What’s holding Europe back?
Taking the role of the world’s security guarantor will not be easy.
Europe, in its current state, lacks the requisite political unity for global leadership. It doesn’t yet have the military strength to challenge the world’s major powers. European nations face a number of domestic issues—such as immigration, increased polarization, and an aging population—that limit the continent’s ability to take a more prominent security role globally. There is also the question of NATO and how to manage Europe’s strategic relationship with the United States.
Internationally, a more interventionist Europe will get plenty of pushback, particularly from those with revisionist goals and the Global South. A failure to lead would have immense repercussions though, likely ushering in a return to a “might makes right” international system.

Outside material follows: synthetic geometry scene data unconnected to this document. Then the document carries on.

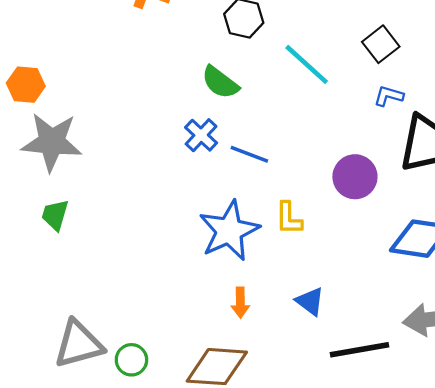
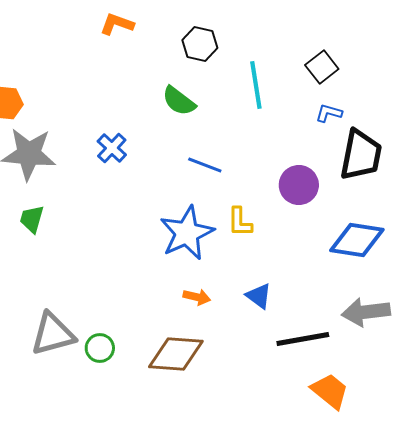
cyan line: (307, 64) -> (256, 85), turned 39
blue cross: (201, 135) -> (112, 148), moved
orange arrow: (240, 303) -> (197, 297), turned -76

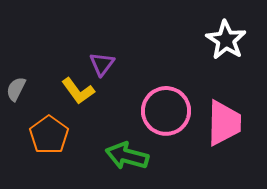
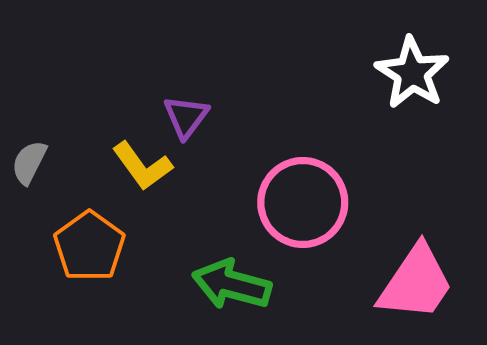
pink trapezoid: (224, 123) -> (416, 283), moved, turned 33

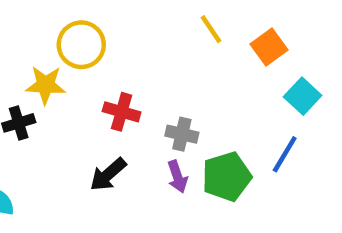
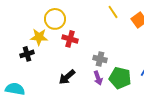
red cross: (122, 112) -> (70, 39), moved
green pentagon: (227, 177) -> (120, 78), turned 30

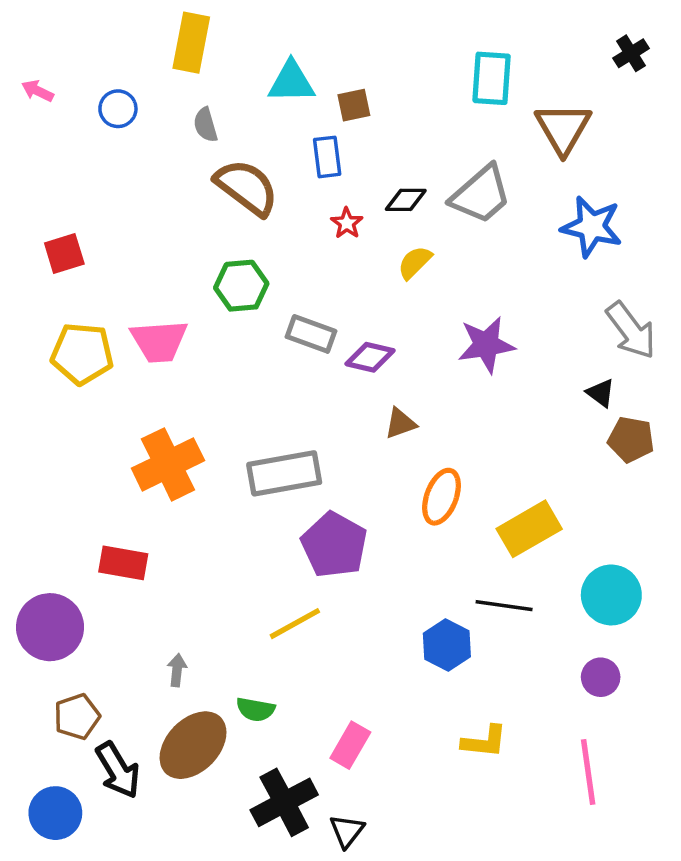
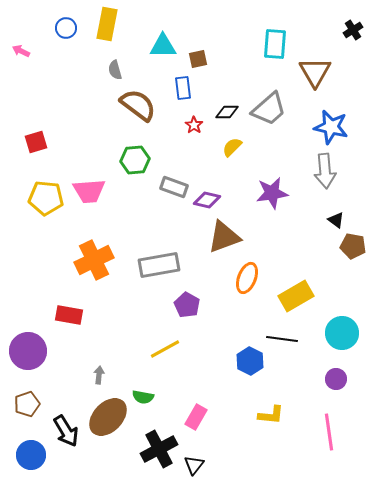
blue circle: (118, 109) -> (66, 28), moved
gray arrow: (631, 330) -> (325, 171), moved, turned 32
brown triangle: (400, 423) -> (224, 237), size x1.8
purple pentagon: (334, 545) -> (187, 305), size x0.7
brown pentagon: (77, 717) -> (27, 404), moved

The consequences of inaction
Russia has hinted at potential future actions against Moldova and undermined Kazakhstan’s legitimacy by calling it an “artificial state.” China continues to have territorial disputes with Japan, Bhutan, India, and a number of countries in Southeast Asia. Venezuela has passed legislation allowing for the annexation of the Essequibo region in Guyana. Washington has joined the club by stating that it should control Canada, Greenland, and the Panama Canal. While talking about Greenland in his 2025 State of the Union address, Trump proclaimed that “One way or the other, we’re going to get it.” In that same speech, the president declared “To further enhance our national security, my administration will be reclaiming the Panama Canal.”
Comments made by Trump or Russian and Chinese officials shouldn’t be taken lightly. Trump’s “Liberation Day” tariffs shouldn’t have come as a surprise, he has been talking about tariffs since the 1980s. China has introduced the death penalty for supporters of Taiwan’s de jure independence. Putin has repeatedly questioned the legitimacy of Ukrainian statehood. When authoritarians speak, the world should listen. And they have spoken. In the case of Russia, they have acted. In the case of China, they could potentially act. The world needs a stabilizing power to ensure that political figures like Xi, Putin, and Trump cannot achieve their neocolonial goals and disrupt the global order.
The reelection of Donald Trump has fundamentally changed international affairs by demonstrating that the United States is no longer the beacon of democracy, pluralism, and liberalism that it once was.
As the U.S. retreats from the world stage—or worse, moves toward the contradictory form of “isolationist expansionism,” wherein it disengages from alliances while pursuing territorial acquisition—there may soon no longer be a global security guarantor to restrain expansionist powers. Europe needs to step up and fill the void left by the United States, otherwise we could be looking at a much more precarious world.
The world doesn’t need another hegemon. But it desperately needs a stabilizer, and Europe may be its last, best hope.